I’ve written a few times about how Republicans and Conservatives can attract voters to their party and cause, and how conservative principles will draw Americans of every stripe—that demographics do not threaten us, they aid us—if only we would talk to folks. Those are principle arguments, though.
David Horowitz has a pamphlet out, “Go For the Heart: How Republicans Can Win,” that goes into far more detail. Horowitz makes the principle arguments more cogently, and he has some things to say specifically about what to say.
Below are a couple of excerpts.
In the 2012 election, Democrats attacked Republicans as defenders of the wealthy who are not paying their “fair share.” Republicans responded by deploring “class warfare rhetoric,” which does not answer the charge that Republicans are defending the wealthy and are uncaring.
“Caring” is not one among many issues in an election. It is the central one. Since most policy issues are complicated, voters want to know above everything else just whom they can trust to sort out the complexities and represent them. Before voters cast their ballots for policies or values they want a candidate or party that cares about them. …
… In the 2012 election, 70% of Asian Americans cast their ballots for Obama, even though Asians share Republican values, are family oriented, entrepreneurial, and traditional. Asian Americans voted for Obama because they were persuaded that he cared for minorities—for them, and Romney didn’t.
The Republican response to the Democrats’ attack (that’s “class warfare rhetoric”) doesn’t work because it’s an abstraction. “Class warfare rhetoric” has no human face; it’s about a political style. Criticizing the wealthy for “not paying their fair share” is a direct attack on an easily identified target, which is why so many wealthy taxpayers—including entertainment figures who are normally Democrats—were outraged by the slander. More importantly, the Democrats’ attack on the rich is an emotional appeal to those who are not rich. It tells them that someone cares about them.
Elections are necessarily about “us” and “them.” Democrats are as adept at framing “them,” as Republicans are not. Democrats know how to incite envy and resentment, distrust and fear, and to direct these volatile emotions towards their Republican opponents. Meanwhile, Republicans are busy complaining about the style of the Democrats’ argument.
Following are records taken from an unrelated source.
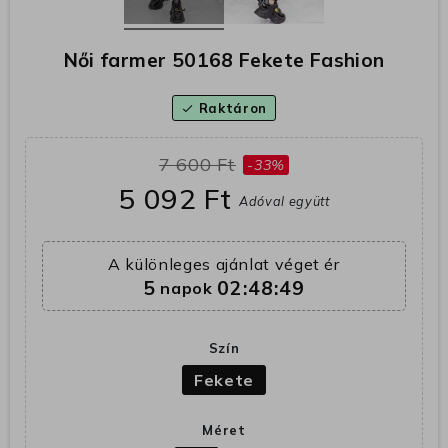
Női farmer 50168 Fekete Fashion
Raktáron
check
7 600 Ft
-33%
5 092 Ft
Adóval együtt
A különleges ajánlat véget ér
5
02:48:49
napok
Szín
Fekete
Méret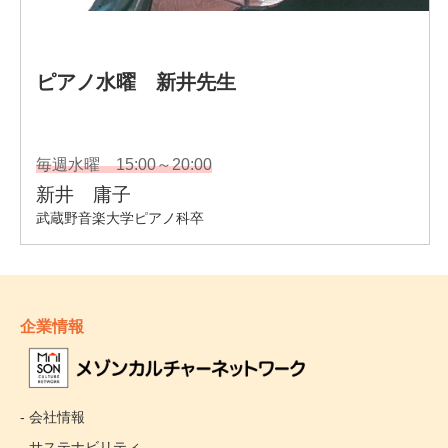
企業情報
- 会社情報
- サステナビリティ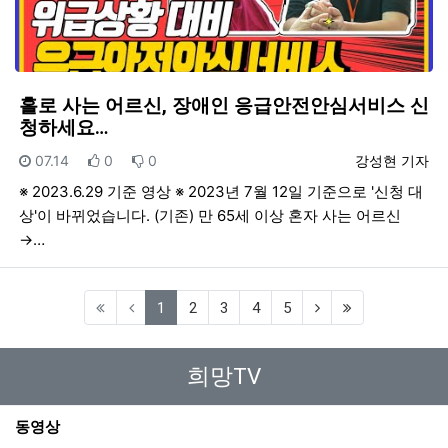
홀로 사는 어르신, 장애인 응급안전안심서비스 신
청하세요…
등록일
추천
비추천
등록자
07.14
0
0
강성현 기자
※ 2023.6.29 기준 영상 ※ 2023년 7월 12일 기준으로 '신청 대
상'이 바뀌었습니다. (기존) 만 65세 이상 혼자 사는 어르신
→…
(current)
1
2
3
4
5
희망TV
동영상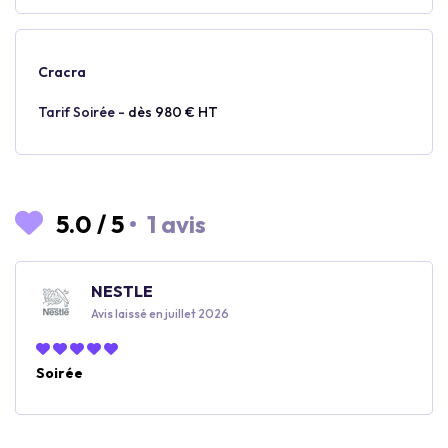
Cracra
Tarif Soirée -
dès 980 € HT
5.0
/
5
•
1 avis
NESTLE
Avis laissé en juillet 2026
Soirée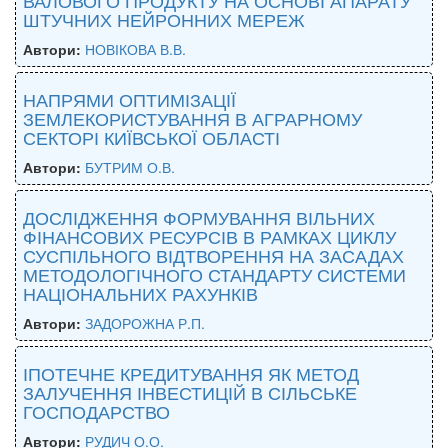
ШТУЧНИХ НЕЙРОННИХ МЕРЕЖ
Автори:
НОВІКОВА В.В.
НАПРЯМИ ОПТИМІЗАЦІЇ
ЗЕМЛЕКОРИСТУВАННЯ В АГРАРНОМУ
СЕКТОРІ КИЇВСЬКОЇ ОБЛАСТІ
Автори:
БУТРИМ О.В.
ДОСЛІДЖЕННЯ ФОРМУВАННЯ ВІЛЬНИХ
ФІНАНСОВИХ РЕСУРСІВ В РАМКАХ ЦИКЛУ
СУСПІЛЬНОГО ВІДТВОРЕННЯ НА ЗАСАДАХ
МЕТОДОЛОГІЧНОГО СТАНДАРТУ СИСТЕМИ
НАЦІОНАЛЬНИХ РАХУНКІВ
Автори:
ЗАДОРОЖНА Р.П.
ІПОТЕЧНЕ КРЕДИТУВАННЯ ЯК МЕТОД
ЗАЛУЧЕННЯ ІНВЕСТИЦІЙ В СІЛЬСЬКЕ
ГОСПОДАРСТВО
Автори:
РУДИЧ О.О.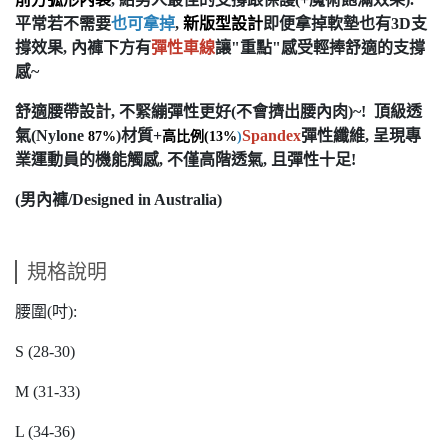
平常若不需要
也可拿掉
,
新版型設計
即便拿掉軟墊也有3D支
撐效果, 內褲下方有
彈性車線
讓"重點"感受輕捧舒適的支撐
感~
舒適腰帶設計, 不緊繃彈性更好(不會擠出腰內肉)~! 頂級透
氣(Nylone
)材質+
Spandex
彈性纖維, 呈現專
87%
高比例(13%
)
業運動員的機能觸感, 不僅高階透氣, 且彈性十足!
(男內褲/Designed in Australia)
規格說明
腰圍(吋):
S (28-30)
M (31-33)
L (34-36)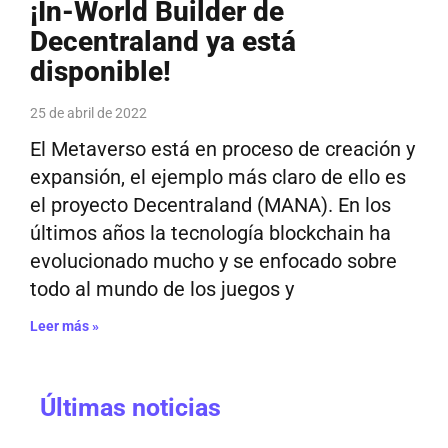
¡In-World Builder de
Decentraland ya está
disponible!
25 de abril de 2022
El Metaverso está en proceso de creación y
expansión, el ejemplo más claro de ello es
el proyecto Decentraland (MANA). En los
últimos años la tecnología blockchain ha
evolucionado mucho y se enfocado sobre
todo al mundo de los juegos y
Leer más »
Últimas noticias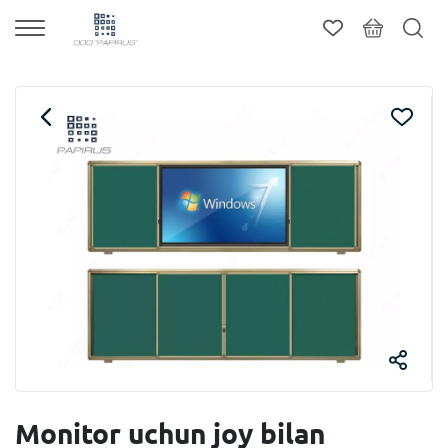
Monitor uchun joy bilan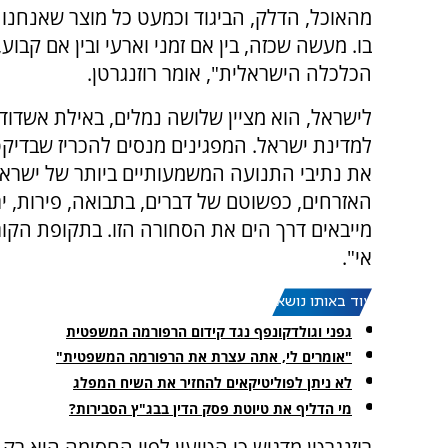
מהאוכל, הדלק, הביגוד וכמעט כל מוצר שאנחנ
בו. מעשה שכזה, בין אם זמני וארעי ובין אם קבוע
הכלכלה הישראלית", אומר רוזנגרטן.
לישראל, הוא מציין שלושה נמלים, באילת אשדוד 
למדינת ישראל. המפגינים מנסים להכריז שבדיקט
את נתיבי התנועה המשמעותיים ביותר של ישראל,
האזרחים, כפשוטם של דברים, בתבואה, פירות, 
מייבאים דרך הים את הסחורה הזו. בתקופת הקורו
אי".
עוד באותו נושא:
גפני וגולדקונפף נגד קידום הרפורמה המשפטית
"אומרים לי, אתה עצרת את הרפורמה המשפטית"
לא ניתן לפוליטיקאים להחזיר את השיח המפלג
מי הדליף את טיוטת פסק הדין בבג"ץ הסבירות?
רוזנגרטן מדגיש כי הטיעון לפיו החסימה היא רק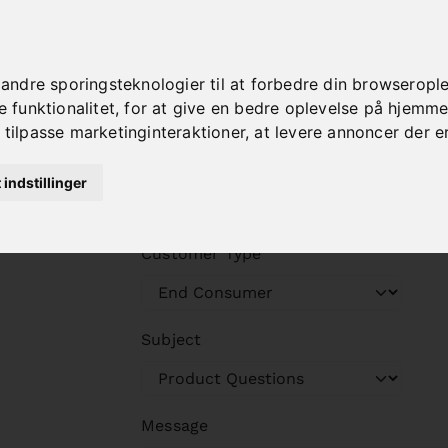
Street Number
dre sporingsteknologier til at forbedre din browseroplev
funktionalitet
,
for at give en bedre oplevelse på hjemm
 tilpasse marketinginteraktioner
,
at levere annoncer der e
Full Name
t indstillinger
Customer Type
Subject
Message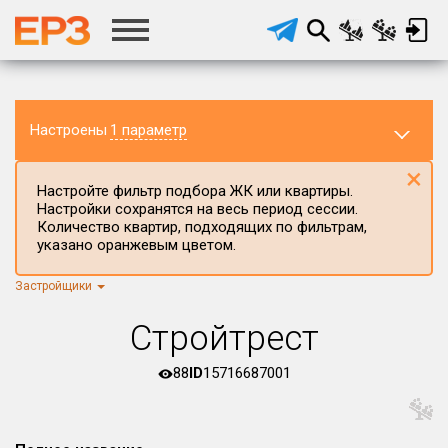
Настроены
1 параметр
×
Настройте фильтр подбора ЖК или квартиры.
Настройки сохранятся на весь период сессии.
Количество квартир, подходящих по фильтрам,
указано оранжевым цветом.
Застройщики
Регион ЖК
г.Москва
×
Стройтрест
Район в регионе
Все
88
ID
15716687001
Населённый пункт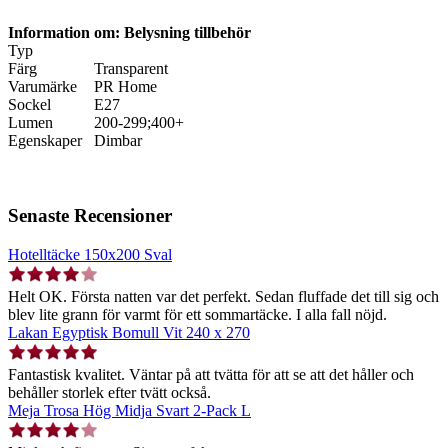
Information om: Belysning tillbehör
Typ
Färg
Transparent
Varumärke
PR Home
Sockel
E27
Lumen
200-299;400+
Egenskaper
Dimbar
Senaste Recensioner
Hotelltäcke 150x200 Sval
Helt OK. Första natten var det perfekt. Sedan fluffade det till sig och
blev lite grann för varmt för ett sommartäcke. I alla fall nöjd.
Lakan Egyptisk Bomull Vit 240 x 270
Fantastisk kvalitet. Väntar på att tvätta för att se att det håller och
behåller storlek efter tvätt också.
Meja Trosa Hög Midja Svart 2-Pack L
I’m reminded of the mouse remonstrating with the owl. The mouse thinks the owl’s ways are wrong; the owl thinks the mouse is lunch.
The only way to confront the emotional campaign that Democrats wage in every election is through an equally emotional campaign that puts the aggressors on the defensive; that attacks them in the same moral language, identifying them as the bad guys, the oppressors of women, children, minorities and the middle class, that takes away from them the moral high ground which they now occupy. You can’t confront an emotionally based moral argument with an intellectual analysis.
Horowitz goes on, then he summarizes. Essentially, Republicans need to stop playing small ball, need to stop reacting (piecemeal as it is) to the…Democrats’…initiative: Republicans—and Conservatives, say I—need to seize the initiative, to go on the offensive:
- Put the aggressors on the defensive.
- Put their victims—women, minorities, the poor and working Americans—in front of every argument and every policy in the same way they [Democrats] do.
- Start the campaign now (because the Democrats already have).
Throughout the Republican campaign, there was a lot of talk about “job creators.” There were a lot of defenses of “job creators,” whom Democrats quickly redefined as rich people who don’t pay their fair share. That’s the problem with playing a “prevent defense.” Most Americans see job creators—employers—as rich people. … If you’re fighting for the underdogs, you have to go on the attack.
What about job destroyers? What about Democrats who are killing the jobs of ordinary Americans—not just failing to create them…?
Why are Republicans so reluctant to name the victims of Democrat policies, particularly the victims among America’s minority communities and working classes? Why don’t Republicans identify Democrats as a threat to those communities as Cuomo declared Republicans a threat to women?
The bottom line is this: If Republicans want to persuade minorities they care about them, they have to stand up for them; they have to defend them; and they have to show them that Democrats are playing them for suckers, exploiting them, oppressing them, and profiting from their suffering.
The way for Republicans to show they care about minorities is to defend them against their oppressors and exploiters, which in every major inner city in America without exception are Democrats. Democrats run the welfare and public education systems; they have created the policies that ruin the lives of the recipients of their handouts. It’s time that Republicans started to hold Democrats to account; to put them on the defensive and take away the moral high ground, which they now occupy illegitimately. Government welfare is not just wasteful; it is destructive. The public school system in America’s inner cities is not merely ineffective; it is racist and criminal.
Horowitz’ pamphlet contains much more than just those items, though, and it’s well worth reading in its entirety. One place it can be read is at Power Line.
There’s one more thing Conservatives–including Tea Partiers–should do, that Horowitz doesn’t mention. We should put up candidates in Democratic primaries, forcing a primary contest if necessary, to make Democrat Senate and House incumbents actively defend their in-office records. In public.